Le député Eric Raoult n’est pas un petit nouveau en politique ; il a déjà une longue carrière derrière lui. La polémique qu’il vient de déclencher à propos des déclarations de Marie Ndiaye n’est pas un dérapage.
Eric Raoult a pris le temps de la réflexion pour s’en prendre à la lauréate du prix Goncourt 2009 ; les phrases qui ont déclenché sa colère ont été reproduites dans les Inrockuptibles au mois d’août dernier. Il n’a pas été « piégé » au cours d’un débat à la radio ou à la télévision ; non, il a adressé une question écrite au ministre de la culture et de la communication.
C’est assez dire que M. Raoult a réfléchi avant de la rédiger.
Sa question est inquiétante et j’ai trouvé dans le quotidien La Nouvelle République du Centre-Ouest une réaction à la fois indignée et pertinente de Jean-Marie Laclavetine en réponse à la question "Que pensez-vous des déclarations d’Eric Raoult sur le prix Goncourt ?" (On notera que Laclavetine est un ami et l’éditeur de Marie Ndiaye chez Gallimard) :
"S'il y avait un Goncourt pour les crétins, M. Raoult serait sans aucun doute le premier lauréat. Ce qui inquiète, au-delà du ridicule des propos, c'est que ce genre de petites phrases dessinent mine de rien le paysage de la pensée dominante : mise au pas insidieuse, fichage généralisé, surveillance de chacun par tous, sinistre obsession identitaire, mépris de l'art et de la culture, démantèlement progressif de la protection sociale et du code du travail, racisme larvé… A plusieurs reprises, dans les comptes-rendus d'information sur cette joute titanesque, Marie Ndiaye a été qualifiée de “ romancière franco-sénégalaise ”. Marie est française, née à Pithiviers et n'a jamais mis les pieds au Sénégal. Nous ne devrions pas nous habituer à ce genre de détails…"
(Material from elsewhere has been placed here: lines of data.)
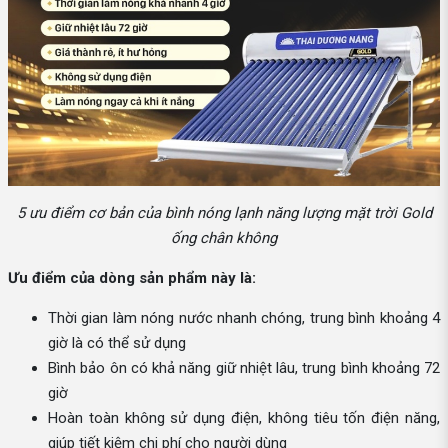
5 ưu điểm cơ bản của bình nóng lạnh năng lượng mặt trời Gold
ống chân không
Ưu điểm của dòng sản phẩm này là:
Thời gian làm nóng nước nhanh chóng, trung bình khoảng 4
giờ là có thể sử dụng
Bình bảo ôn có khả năng giữ nhiệt lâu, trung bình khoảng 72
giờ
Hoàn toàn không sử dụng điện, không tiêu tốn điện năng,
giúp tiết kiệm chi phí cho người dùng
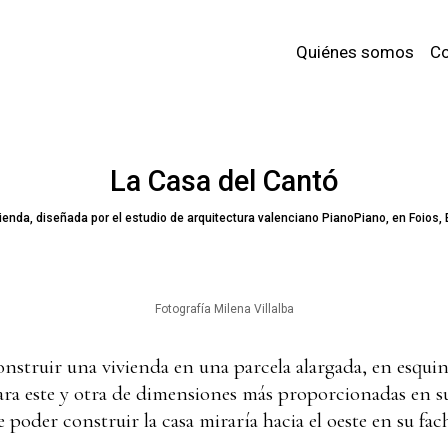
Quiénes somos
Co
La Casa del Cantó
ienda, diseñada por el estudio de arquitectura valenciano PianoPiano, en Foios,
Fotografía Milena Villalba
construir una vivienda en una parcela alargada, en esqui
ra este y otra de dimensiones más proporcionadas en su
poder construir la casa miraría hacia el oeste en su fach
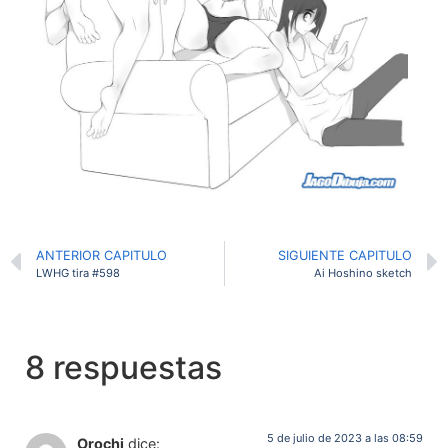
ANTERIOR CAPITULO
SIGUIENTE CAPITULO
LWHG tira #598
Ai Hoshino sketch
8 respuestas
5 de julio de 2023 a las 08:59
Orochi
dice:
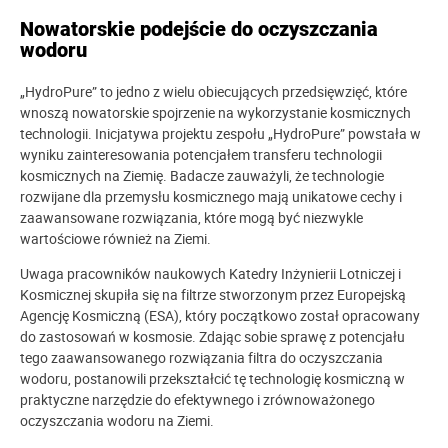
Nowatorskie podejście do oczyszczania
wodoru
„HydroPure” to jedno z wielu obiecujących przedsięwzięć, które
wnoszą nowatorskie spojrzenie na wykorzystanie kosmicznych
technologii. Inicjatywa projektu zespołu „HydroPure” powstała w
wyniku zainteresowania potencjałem transferu technologii
kosmicznych na Ziemię. Badacze zauważyli, że technologie
rozwijane dla przemysłu kosmicznego mają unikatowe cechy i
zaawansowane rozwiązania, które mogą być niezwykle
wartościowe również na Ziemi.
Uwaga pracowników naukowych Katedry Inżynierii Lotniczej i
Kosmicznej skupiła się na filtrze stworzonym przez Europejską
Agencję Kosmiczną (ESA), który początkowo został opracowany
do zastosowań w kosmosie. Zdając sobie sprawę z potencjału
tego zaawansowanego rozwiązania filtra do oczyszczania
wodoru, postanowili przekształcić tę technologię kosmiczną w
praktyczne narzędzie do efektywnego i zrównoważonego
oczyszczania wodoru na Ziemi.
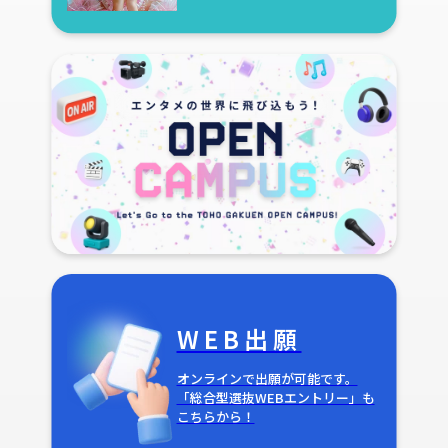
WEB出願
オンラインで出願が可能です。
「総合型選抜WEBエントリー」も
こちらから！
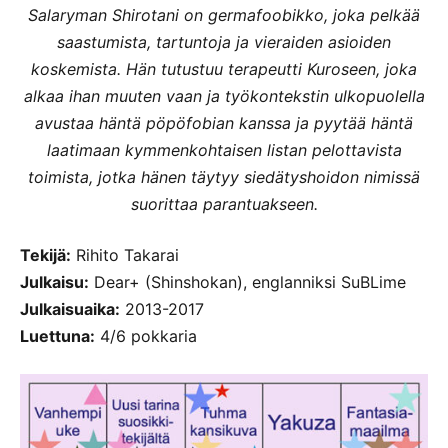
Salaryman Shirotani on germafoobikko, joka pelkää
saastumista, tartuntoja ja vieraiden asioiden
koskemista. Hän tutustuu terapeutti Kuroseen, joka
alkaa ihan muuten vaan ja työkontekstin ulkopuolella
avustaa häntä pöpöfobian kanssa ja pyytää häntä
laatimaan kymmenkohtaisen listan pelottavista
toimista, jotka hänen täytyy siedätyshoidon nimissä
suorittaa parantuakseen.
Tekijä:
Rihito Takarai
Julkaisu:
Dear+ (Shinshokan), englanniksi SuBLime
Julkaisuaika:
2013-2017
Luettuna:
4/6 pokkaria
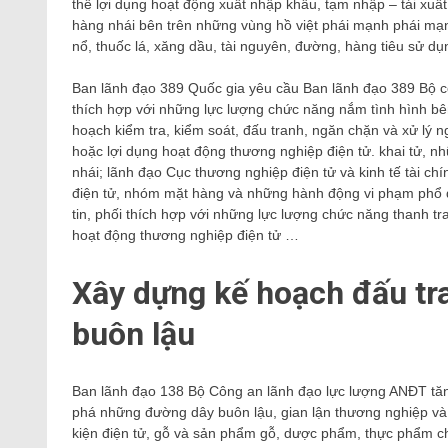
thể lợi dụng hoạt động xuất nhập khẩu, tạm nhập – tái xuấ
hàng nhái bên trên những vùng hồ việt phái mạnh phái mạn
nổ, thuốc lá, xăng dầu, tài nguyên, đường, hàng tiêu sử d
Ban lãnh đạo 389 Quốc gia yêu cầu Ban lãnh đạo 389 Bộ côn
thích hợp với những lực lượng chức năng nắm tình hình bên
hoạch kiểm tra, kiểm soát, đấu tranh, ngăn chặn và xử lý 
hoặc lợi dụng hoạt động thương nghiệp điện tử. khai tử, n
nhái; lãnh đạo Cục thương nghiệp điện tử và kinh tế tài ch
điện tử, nhóm mặt hàng và những hành động vi phạm phổ quá
tin, phối thích hợp với những lực lượng chức năng thanh t
hoạt động thương nghiệp điện tử …
Xây dựng kế hoạch đấu tr
buôn lậu
Ban lãnh đạo 138 Bộ Công an lãnh đạo lực lượng ANĐT tăng
phá những đường dây buôn lậu, gian lận thương nghiệp và hà
kiện điện tử, gỗ và sản phẩm gỗ, dược phẩm, thực phẩm ch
Je partage totalement cette analyse de l’auteur de Nous voilà, Matins bleus, Demain la veille, En douceur, Donnafugata ou Les emmurés, traducteur de l’italien et notamment d’Alberto Savinio, Leonardo Sciascia ou Alberto Moravia.
M. Raoult est tout aussi inquiétant que M. Frédéric Lefebvre. Et la multiplication des interventions de ces hommes de la majorité présidentielle sur des questions aussi fondamentales que la liberté d’expression et la liberté de parole doit, plus que jamais, nous inciter à la vigilance.